All actors in this film are splendid, especially Ed Harris, whose Fr. Frank is likely to be an enormously sympathetic character, especially with Roman Catholics, who are well acquainted with priests, bishops, saints, and the concept of miracles. I would even go so far as to say that only a Catholic could appreciate this movie. Those of other faiths might consider it a fairy tale about superstitious nonsense. Be that as it may, the film's "gotcha" is the plot twist surrounding THE THIRD MIRACLE. For Catholics, the film is a must-see, along with those gems from the past, CATHOLICS and AGNES OF GOD. All three serve to remind that, in the Age of Science, Faith cannot be absent.
Deeply Haunting
'The Third Miracle' is one of my all time favorite movies for a few simple reasons: an intriguing, haunting plot; moving, believable actors; and beautiful cinematography. The visual aspect is stunning, conveying the emotions of the movie, or even a particular scene, without characters or words. I don't know if bits of it were filmed on location, but it seems so, beacuse of the stirring reality of the landscape.
Ed Harris and Anne Heche are fabulous, as is Mueller-Stahl. The preformance by Ed Harris, however, is Oscar-worthy on so many levels - brilliance, brilliance, brilliance. Overall, perfect.
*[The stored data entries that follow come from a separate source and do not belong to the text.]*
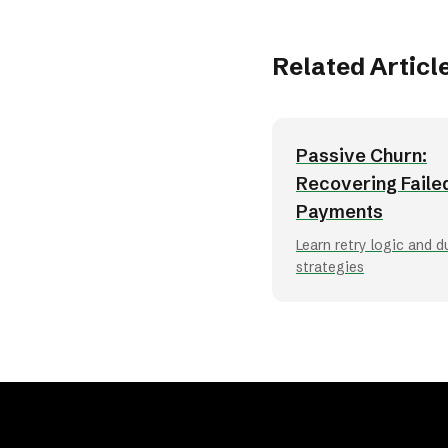
Related Articl
Passive Churn:
Recovering Faile
Payments
Learn retry logic and 
strategies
Perfect actuallys sums up the entire movie. Moving, spiritual (I am an aethist, and as corny as this sounds, I was very close to re-examining my beliefs after watching this movie. The Catholic religion never looked so good!) and beautiful. Displays well all aspects, good and bad, terrible and wonderful, of the human spirit. Not to be missed.
And, contrary to some belief, also not at all boring. Intriguing in many ways.
Faith
The Third Miracle is more than simple the story of the canonization or attempt at canonization of a possible saint. It is actually more than the petty stuggles associated with the process. It isn't really even about the person that they are considering for sainthood. This movie is about faith.
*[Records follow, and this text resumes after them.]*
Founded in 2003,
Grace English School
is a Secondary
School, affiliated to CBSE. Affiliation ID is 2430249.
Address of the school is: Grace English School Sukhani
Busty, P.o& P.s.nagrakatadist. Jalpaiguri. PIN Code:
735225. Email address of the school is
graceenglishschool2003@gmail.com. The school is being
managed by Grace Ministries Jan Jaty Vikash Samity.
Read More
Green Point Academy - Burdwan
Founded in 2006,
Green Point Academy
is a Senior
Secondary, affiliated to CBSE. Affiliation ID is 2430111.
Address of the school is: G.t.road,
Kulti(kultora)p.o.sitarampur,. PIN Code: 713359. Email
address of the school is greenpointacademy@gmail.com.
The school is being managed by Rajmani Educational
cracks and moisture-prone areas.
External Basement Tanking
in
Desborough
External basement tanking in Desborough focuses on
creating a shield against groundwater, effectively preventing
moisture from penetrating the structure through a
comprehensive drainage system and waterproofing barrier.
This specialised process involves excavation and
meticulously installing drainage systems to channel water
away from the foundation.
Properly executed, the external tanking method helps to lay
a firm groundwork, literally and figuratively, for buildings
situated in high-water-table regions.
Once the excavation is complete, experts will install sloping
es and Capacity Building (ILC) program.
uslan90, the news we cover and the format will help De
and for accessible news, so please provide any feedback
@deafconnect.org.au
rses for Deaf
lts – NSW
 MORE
What strikes the viewer is the different sizes and shapes that faith comes in. Frank Shore is struggling with his own doubts. Does God exist? And if God does is God concerned with the likes of him. He wonders what role he has or should have in the process. He's not sure that he has the faith to be a parish priest let alone the brilliant apostalate that they all want him to be. In contrast John 's faith which Frank Shore is envious of, is built on some bedrock which must be a gift from the sustainer of the universe. The Bishop Cahill's faith seems to have been swallowed up by his aspirations to climb the liturgical ladder. He believes but what effect that faith has on his own life or the power he wields over others is ambiquous. His faith is perhaps faith in himself that he has the best of everyone in mind. There are other's whose faith is real but their arrogance suggests that they indeed know what God would do and how God would do it. They are willing to argue with the sustainer fo the universe were That God present in that room. And Frank asks, "Isn't God present right now in that room?" Then there are those with no faith. This movie isn't about the inconsistencies and pettiness that all people share the world over. Those interactions just make the movie real. To think that they are only the machinery of the Cathlic church would be naive. This Movie is worth seeing by anyone who wishes to examine and judge their own faith. Perhaps when they honestly do they will judge other's faith less harshly.